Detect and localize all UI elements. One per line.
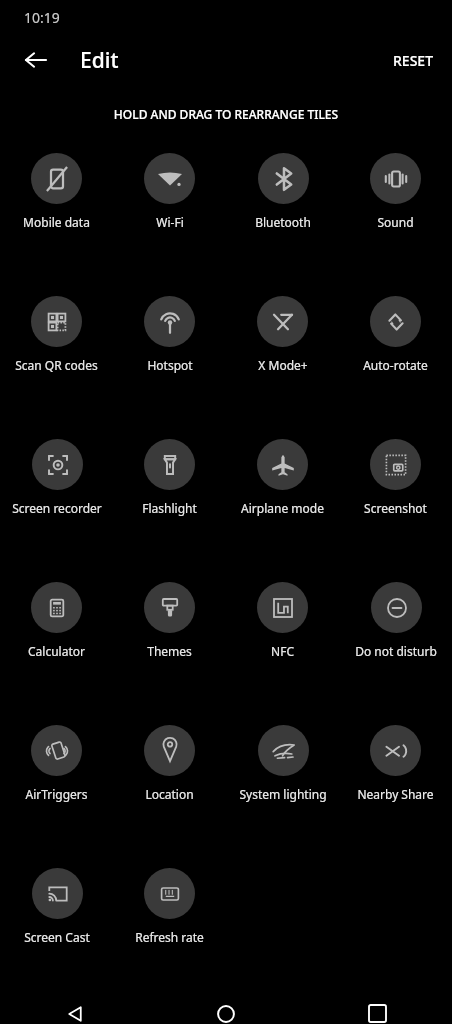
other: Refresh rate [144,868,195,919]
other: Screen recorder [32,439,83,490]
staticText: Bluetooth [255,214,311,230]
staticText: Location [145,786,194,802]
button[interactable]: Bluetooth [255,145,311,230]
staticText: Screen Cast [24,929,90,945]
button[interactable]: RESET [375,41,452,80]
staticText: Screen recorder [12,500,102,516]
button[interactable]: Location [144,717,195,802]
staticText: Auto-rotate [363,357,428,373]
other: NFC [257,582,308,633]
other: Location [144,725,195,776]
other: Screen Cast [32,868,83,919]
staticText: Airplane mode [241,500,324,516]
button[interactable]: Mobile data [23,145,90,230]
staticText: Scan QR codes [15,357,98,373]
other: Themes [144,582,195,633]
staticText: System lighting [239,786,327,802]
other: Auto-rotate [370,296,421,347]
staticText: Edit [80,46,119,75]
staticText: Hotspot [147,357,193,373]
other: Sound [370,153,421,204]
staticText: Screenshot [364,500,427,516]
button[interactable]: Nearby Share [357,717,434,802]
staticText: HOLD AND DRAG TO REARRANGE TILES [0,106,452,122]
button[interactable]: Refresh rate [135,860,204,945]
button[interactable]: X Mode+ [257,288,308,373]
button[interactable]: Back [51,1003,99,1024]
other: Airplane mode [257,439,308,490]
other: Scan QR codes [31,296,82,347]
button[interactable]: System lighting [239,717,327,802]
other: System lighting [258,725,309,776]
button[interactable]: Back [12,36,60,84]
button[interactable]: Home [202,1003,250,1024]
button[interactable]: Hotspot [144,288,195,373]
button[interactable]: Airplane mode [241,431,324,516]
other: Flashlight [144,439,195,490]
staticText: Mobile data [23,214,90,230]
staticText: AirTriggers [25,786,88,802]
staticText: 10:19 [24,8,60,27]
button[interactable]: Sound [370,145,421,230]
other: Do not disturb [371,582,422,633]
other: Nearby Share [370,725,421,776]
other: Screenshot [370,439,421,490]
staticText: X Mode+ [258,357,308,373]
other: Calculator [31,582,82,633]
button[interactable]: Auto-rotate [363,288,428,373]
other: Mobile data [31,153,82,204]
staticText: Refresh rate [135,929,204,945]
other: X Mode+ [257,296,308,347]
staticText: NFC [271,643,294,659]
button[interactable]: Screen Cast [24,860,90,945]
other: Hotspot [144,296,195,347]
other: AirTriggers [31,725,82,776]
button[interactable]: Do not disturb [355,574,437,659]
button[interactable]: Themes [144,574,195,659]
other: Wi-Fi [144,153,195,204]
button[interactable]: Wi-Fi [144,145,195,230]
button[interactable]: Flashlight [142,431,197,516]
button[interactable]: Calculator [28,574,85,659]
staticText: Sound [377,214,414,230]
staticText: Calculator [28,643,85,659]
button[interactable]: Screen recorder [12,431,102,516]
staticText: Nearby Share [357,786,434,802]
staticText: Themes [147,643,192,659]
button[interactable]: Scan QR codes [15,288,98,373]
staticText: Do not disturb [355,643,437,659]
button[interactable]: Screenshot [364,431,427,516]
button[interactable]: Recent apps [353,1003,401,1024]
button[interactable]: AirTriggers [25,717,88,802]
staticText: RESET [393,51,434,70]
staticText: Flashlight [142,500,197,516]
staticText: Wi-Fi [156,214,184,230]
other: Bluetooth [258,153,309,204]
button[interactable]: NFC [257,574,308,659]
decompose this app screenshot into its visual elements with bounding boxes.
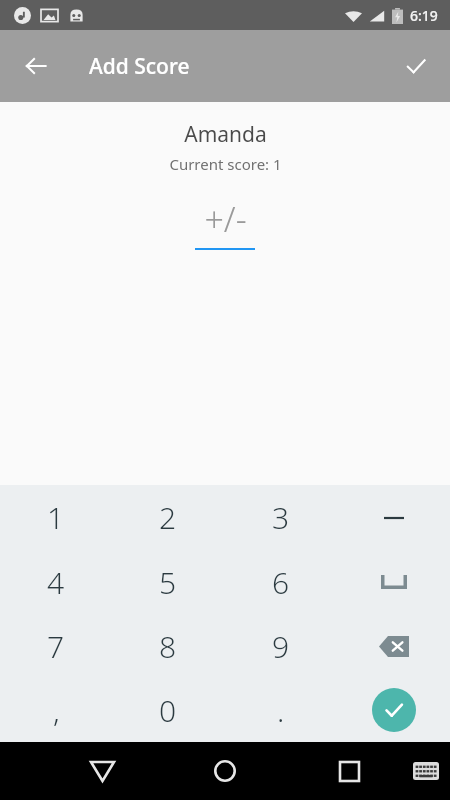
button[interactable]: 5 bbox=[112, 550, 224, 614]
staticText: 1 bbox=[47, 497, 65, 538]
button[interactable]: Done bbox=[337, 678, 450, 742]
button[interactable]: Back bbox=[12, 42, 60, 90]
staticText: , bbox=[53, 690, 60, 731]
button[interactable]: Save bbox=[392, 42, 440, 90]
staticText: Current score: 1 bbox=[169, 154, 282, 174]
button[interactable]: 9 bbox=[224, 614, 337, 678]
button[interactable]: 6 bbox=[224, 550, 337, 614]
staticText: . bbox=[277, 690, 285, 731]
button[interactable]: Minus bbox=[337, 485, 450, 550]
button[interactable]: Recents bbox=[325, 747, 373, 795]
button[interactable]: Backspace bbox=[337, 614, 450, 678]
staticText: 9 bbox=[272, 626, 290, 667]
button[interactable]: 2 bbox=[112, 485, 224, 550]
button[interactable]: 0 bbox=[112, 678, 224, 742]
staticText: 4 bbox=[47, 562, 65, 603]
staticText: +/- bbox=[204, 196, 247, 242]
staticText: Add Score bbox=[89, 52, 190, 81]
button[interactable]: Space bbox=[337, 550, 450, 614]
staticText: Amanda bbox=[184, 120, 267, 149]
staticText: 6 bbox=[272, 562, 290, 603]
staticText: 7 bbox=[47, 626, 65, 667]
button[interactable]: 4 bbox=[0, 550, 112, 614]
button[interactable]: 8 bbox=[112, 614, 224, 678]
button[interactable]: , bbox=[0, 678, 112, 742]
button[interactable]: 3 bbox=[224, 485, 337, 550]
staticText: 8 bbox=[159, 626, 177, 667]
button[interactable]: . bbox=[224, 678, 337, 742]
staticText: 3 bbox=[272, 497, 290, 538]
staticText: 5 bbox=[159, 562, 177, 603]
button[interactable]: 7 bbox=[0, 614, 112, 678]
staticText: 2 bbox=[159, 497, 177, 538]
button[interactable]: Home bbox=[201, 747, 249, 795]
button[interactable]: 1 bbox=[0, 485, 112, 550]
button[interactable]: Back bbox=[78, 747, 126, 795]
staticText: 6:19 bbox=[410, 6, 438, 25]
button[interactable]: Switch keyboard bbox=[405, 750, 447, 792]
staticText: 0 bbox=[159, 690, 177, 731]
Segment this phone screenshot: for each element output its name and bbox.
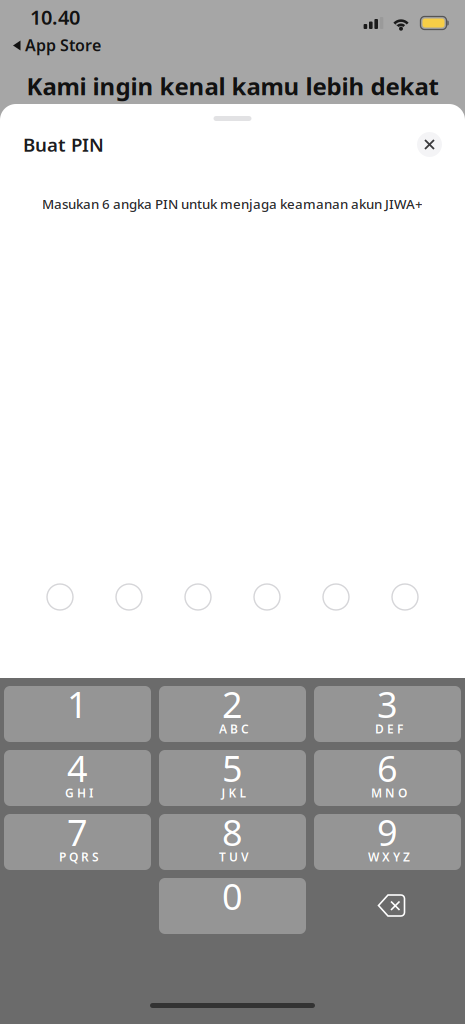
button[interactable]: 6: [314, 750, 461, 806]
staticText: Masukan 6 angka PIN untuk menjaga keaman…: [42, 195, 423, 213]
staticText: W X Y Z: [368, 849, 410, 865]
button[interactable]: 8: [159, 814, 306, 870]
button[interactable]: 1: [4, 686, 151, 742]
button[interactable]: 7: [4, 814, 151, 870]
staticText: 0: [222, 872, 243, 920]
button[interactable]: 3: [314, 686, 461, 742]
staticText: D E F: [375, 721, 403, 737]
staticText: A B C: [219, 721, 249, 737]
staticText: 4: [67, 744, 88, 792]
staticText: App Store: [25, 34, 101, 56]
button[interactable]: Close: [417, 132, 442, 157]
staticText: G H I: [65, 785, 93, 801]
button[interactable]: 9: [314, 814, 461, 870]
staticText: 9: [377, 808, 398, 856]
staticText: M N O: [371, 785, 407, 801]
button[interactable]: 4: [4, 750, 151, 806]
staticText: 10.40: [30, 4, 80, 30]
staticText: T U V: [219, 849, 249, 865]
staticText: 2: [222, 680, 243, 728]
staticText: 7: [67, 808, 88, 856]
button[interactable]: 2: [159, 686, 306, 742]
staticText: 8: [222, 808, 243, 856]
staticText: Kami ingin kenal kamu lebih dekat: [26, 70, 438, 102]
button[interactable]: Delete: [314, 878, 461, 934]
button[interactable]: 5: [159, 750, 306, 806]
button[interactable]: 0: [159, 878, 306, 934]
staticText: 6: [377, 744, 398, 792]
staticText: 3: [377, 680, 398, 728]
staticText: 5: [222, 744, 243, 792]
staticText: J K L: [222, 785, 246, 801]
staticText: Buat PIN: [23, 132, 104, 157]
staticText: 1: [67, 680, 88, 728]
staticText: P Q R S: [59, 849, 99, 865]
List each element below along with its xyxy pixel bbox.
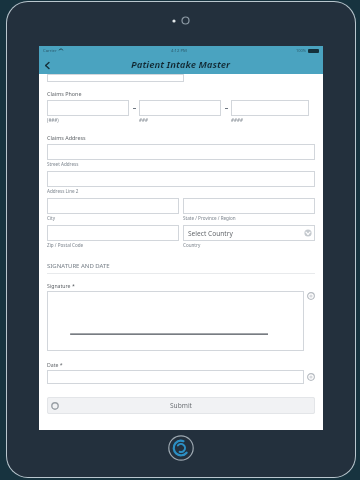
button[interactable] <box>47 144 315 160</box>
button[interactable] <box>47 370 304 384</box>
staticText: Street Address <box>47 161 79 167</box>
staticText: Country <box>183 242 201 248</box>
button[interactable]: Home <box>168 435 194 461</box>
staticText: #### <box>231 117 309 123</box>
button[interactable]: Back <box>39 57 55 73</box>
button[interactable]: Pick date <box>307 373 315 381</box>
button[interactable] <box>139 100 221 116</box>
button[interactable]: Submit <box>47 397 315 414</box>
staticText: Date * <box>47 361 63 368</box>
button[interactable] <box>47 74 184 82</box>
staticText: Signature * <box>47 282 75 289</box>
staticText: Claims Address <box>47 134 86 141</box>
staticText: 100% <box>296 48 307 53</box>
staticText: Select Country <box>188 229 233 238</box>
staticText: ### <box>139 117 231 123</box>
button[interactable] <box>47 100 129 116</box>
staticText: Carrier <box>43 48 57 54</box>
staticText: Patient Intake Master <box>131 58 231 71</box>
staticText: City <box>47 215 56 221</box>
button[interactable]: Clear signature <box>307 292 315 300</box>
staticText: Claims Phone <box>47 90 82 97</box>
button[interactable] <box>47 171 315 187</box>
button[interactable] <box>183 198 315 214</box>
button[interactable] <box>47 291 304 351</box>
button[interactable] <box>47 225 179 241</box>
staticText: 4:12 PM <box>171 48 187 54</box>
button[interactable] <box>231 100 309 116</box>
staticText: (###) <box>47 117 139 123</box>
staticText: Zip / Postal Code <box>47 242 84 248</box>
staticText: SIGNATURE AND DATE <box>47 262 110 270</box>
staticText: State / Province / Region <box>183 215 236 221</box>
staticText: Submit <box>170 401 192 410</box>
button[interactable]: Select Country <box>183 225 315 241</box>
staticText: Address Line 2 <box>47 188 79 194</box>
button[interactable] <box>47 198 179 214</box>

● ● ●

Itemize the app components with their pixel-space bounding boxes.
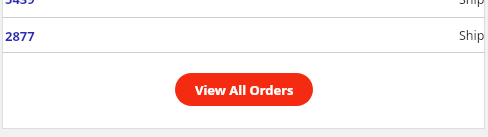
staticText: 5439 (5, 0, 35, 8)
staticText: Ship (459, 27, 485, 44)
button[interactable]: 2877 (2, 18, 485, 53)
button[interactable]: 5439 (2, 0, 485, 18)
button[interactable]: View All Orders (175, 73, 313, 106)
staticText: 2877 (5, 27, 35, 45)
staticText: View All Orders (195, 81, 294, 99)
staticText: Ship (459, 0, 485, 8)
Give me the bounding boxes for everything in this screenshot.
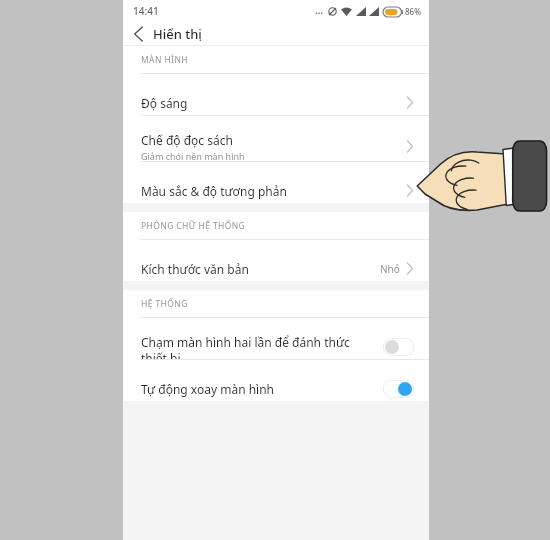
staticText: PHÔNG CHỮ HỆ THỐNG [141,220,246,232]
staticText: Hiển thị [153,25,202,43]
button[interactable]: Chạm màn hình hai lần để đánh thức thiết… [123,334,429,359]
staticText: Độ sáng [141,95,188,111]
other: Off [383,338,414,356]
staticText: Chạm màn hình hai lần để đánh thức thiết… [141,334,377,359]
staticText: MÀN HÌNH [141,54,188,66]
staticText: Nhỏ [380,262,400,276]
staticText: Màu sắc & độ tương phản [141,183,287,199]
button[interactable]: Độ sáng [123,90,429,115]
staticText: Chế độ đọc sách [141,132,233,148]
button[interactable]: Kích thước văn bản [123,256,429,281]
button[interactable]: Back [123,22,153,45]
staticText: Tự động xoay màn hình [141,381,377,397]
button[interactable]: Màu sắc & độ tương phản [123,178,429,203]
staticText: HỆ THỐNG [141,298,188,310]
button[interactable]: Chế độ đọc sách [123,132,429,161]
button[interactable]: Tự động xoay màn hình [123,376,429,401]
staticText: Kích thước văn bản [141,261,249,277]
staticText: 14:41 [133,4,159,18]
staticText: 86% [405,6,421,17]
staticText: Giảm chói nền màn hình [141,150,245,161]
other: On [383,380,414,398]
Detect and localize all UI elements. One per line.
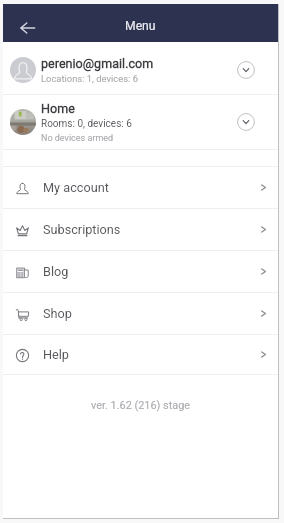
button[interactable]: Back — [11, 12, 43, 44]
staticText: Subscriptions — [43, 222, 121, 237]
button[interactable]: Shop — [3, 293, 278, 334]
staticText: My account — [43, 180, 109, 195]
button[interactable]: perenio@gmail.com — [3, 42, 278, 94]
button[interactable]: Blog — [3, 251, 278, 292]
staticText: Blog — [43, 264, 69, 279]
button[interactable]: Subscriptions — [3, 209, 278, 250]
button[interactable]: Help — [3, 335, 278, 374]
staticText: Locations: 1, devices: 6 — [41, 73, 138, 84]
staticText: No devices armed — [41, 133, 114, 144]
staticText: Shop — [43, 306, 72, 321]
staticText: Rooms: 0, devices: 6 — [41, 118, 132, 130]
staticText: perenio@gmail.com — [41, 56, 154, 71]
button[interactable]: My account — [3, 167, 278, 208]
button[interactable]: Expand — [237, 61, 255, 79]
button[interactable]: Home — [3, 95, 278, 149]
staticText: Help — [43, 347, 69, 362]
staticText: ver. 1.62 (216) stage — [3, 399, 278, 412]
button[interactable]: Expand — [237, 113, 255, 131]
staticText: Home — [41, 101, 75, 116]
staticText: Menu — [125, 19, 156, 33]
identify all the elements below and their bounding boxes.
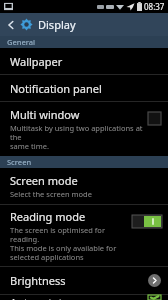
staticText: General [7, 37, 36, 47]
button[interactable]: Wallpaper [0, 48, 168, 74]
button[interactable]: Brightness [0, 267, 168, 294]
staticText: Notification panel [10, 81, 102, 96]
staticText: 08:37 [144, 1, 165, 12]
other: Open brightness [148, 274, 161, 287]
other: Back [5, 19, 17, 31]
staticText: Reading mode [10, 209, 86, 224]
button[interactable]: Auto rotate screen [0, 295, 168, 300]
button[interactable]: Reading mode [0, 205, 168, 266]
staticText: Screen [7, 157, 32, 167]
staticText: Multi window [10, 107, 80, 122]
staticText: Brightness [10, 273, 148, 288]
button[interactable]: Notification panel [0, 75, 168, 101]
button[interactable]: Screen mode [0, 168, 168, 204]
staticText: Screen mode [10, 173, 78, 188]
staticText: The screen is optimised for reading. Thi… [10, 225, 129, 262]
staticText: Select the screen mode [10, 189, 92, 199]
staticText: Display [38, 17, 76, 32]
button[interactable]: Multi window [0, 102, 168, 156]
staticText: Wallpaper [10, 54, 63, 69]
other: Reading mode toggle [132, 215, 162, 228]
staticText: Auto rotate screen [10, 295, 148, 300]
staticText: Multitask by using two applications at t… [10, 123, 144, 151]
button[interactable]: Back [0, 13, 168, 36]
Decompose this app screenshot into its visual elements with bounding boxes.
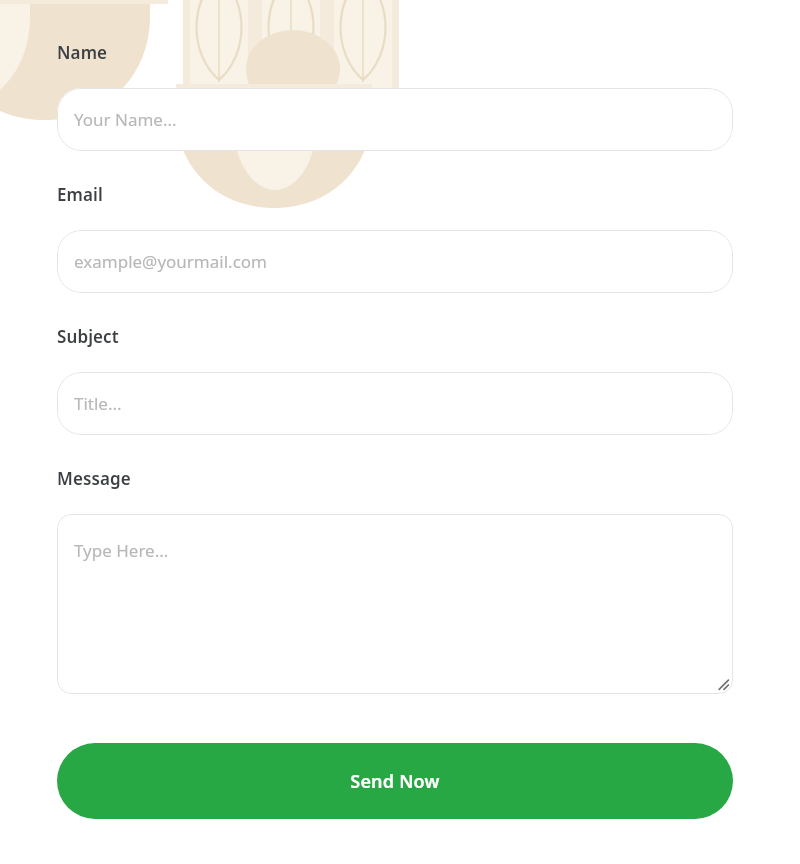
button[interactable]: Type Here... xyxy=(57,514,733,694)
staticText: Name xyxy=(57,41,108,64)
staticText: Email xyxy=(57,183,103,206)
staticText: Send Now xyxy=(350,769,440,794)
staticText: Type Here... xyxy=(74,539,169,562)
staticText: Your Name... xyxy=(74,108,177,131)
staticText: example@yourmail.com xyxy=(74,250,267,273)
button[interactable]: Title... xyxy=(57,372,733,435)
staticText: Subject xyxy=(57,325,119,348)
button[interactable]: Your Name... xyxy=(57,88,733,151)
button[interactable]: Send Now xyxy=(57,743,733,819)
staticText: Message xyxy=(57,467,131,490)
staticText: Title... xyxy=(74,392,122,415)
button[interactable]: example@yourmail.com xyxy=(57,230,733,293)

● ● ●

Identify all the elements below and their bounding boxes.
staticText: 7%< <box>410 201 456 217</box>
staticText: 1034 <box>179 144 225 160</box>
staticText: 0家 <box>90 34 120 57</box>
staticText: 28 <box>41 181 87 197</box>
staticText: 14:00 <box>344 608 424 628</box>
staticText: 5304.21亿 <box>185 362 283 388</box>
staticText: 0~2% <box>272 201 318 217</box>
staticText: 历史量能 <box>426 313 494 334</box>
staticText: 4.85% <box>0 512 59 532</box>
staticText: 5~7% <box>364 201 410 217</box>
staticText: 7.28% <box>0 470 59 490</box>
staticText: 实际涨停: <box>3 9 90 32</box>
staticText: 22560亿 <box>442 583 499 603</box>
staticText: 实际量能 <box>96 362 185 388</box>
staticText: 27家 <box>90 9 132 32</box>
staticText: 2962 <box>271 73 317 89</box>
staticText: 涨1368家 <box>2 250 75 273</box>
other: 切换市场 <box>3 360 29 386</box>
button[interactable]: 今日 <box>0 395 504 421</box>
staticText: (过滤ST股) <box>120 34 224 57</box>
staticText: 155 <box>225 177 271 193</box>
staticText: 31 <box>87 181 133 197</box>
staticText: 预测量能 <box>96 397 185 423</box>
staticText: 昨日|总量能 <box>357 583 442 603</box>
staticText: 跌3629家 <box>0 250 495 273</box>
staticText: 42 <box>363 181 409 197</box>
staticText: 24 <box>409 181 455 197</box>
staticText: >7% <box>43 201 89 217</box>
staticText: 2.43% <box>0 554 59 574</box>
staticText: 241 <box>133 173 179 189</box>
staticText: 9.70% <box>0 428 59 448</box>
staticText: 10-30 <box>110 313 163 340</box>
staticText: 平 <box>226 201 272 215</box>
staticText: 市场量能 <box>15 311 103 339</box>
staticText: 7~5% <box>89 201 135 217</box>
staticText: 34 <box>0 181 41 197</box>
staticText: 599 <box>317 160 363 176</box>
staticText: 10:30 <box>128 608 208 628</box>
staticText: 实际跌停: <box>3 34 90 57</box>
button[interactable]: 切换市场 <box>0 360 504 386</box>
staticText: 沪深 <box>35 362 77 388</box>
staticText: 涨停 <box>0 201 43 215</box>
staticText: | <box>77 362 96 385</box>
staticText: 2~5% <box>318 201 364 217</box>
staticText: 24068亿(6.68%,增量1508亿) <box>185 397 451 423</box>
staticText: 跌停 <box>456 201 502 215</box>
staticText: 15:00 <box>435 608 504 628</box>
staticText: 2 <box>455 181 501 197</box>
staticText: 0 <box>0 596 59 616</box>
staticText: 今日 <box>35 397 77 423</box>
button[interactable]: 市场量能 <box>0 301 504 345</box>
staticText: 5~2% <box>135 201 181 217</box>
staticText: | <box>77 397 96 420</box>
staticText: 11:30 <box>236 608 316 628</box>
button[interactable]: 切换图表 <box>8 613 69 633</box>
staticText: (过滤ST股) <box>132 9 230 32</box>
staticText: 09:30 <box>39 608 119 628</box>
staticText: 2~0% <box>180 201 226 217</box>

● ● ●

### [Task prompt]
Look through the data above for the word "rotate". Report each line where it occurs.

### [Answer box]
staticText: Auto-rotate [363,357,428,373]
other: Auto-rotate [370,296,421,347]
button[interactable]: Auto-rotate [363,288,428,373]
button[interactable]: Auto rotate screen [0, 295, 168, 300]
staticText: Auto rotate screen [10, 295, 148, 300]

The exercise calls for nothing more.